Enteritis chronic

Chronic enteritis is a disease of the small intestine, which develops as a result of dystrophy, inflammation or atrophy of the mucosa. Causes leading to chronic enteritis: infection (dysenteric bacillus, staphylococcus, salmopella, viruses), parasitic infestation (giardia, ascaris), exposure to industrial poisons (phosphorus, arsenic, lead), some antibiotics (neomycin), drugs of the salicylic group (aspirin) , allergic damage to the mucous membrane of the small intestine. Chronic enteritis can develop after gastric resection, with chronic pancreatitis, hepatitis, liver cirrhosis, renal failure, and various skin diseases (psoriasis, eczema).

Symptoms and course. Pain of varying intensity in the middle sections of the abdomen, aggravated in the afternoon, sometimes cramping in the form of “intestinal colic”, subsiding with the appearance of a loud rumbling. Abdominal distention, sensation of distension. During the period of exacerbation, diarrhea is 3-6 times per knock, fecal masses are abundant, light yellow in color, without admixture of blood, mucus or pus, in severe cases, the frequency of stools can reach 15 times a day. Possible violations of the type of dumping syndrome, hypoglycemic phenomena: “wolfish appetite”, cold sweat 2-3 hours after eating. With a long or severe course of chronic enteritis, symptoms of malabsorption of substances necessary for the body are noted: weight loss, edema, more often of the lower extremities, signs of hypovitaminosis, iron and B12 deficiency anemia, degeneration of internal organs, including the liver, myocardium.
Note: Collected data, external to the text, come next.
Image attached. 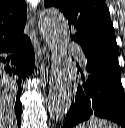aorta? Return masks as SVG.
<instances>
[{
  "mask_svg": "<svg viewBox=\"0 0 125 128\" xmlns=\"http://www.w3.org/2000/svg\"><path fill=\"white\" fill-rule=\"evenodd\" d=\"M39 29L52 52V74L49 82L48 112L52 119L64 118L74 97L73 67L67 50L68 23L55 8L39 16Z\"/></svg>",
  "mask_w": 125,
  "mask_h": 128,
  "instance_id": "obj_1",
  "label": "aorta"
}]
</instances>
Recognition . When examining blood, a decrease in the content of potassium, calcium, magnesium, iron, and protein is likely. Coprological examination of feces: undigested fats, fiber, a large amount of mucus and leukocytosis. Dysbacteriosis is revealed. An x-ray examination determines the acceleration or deceleration of the passage of barium from the stomach through the small intestine, a change in the relief of its mucosa, and spasms of individual sections.

Treatment.Diet No. 4, 4a, 4c, depending on the severity of the disease, eating 5-7 times a day with equal intervals between them, all food is warm and mashed. It is necessary to limit the amount of animal fats. Vegetables and fruits are best mashed. Low-fat beef, veal, chicken, fish, eggs and cottage cheese, slimy soups, pureed cereals. Exclude milk, black bread, carbonated drinks, with diarrhea – prunes, grapes, cabbage, nuts, freshly baked flour products. In a hospital, according to the doctor’s prescription, “hungry” days are held. When dysbacteriosis is detected, the issue of prescribing appropriate medications is resolved: sulfonamides, antibiotics or biological products (colibacterin, bifikol, bifidum). In violation of protein metabolism – the introduction of protein products. Vitamins of group B, ascorbic acid in injections. Against frequent profuse diarrhea – astringents. Anemia shows iron products, vitamin B12, folic acid.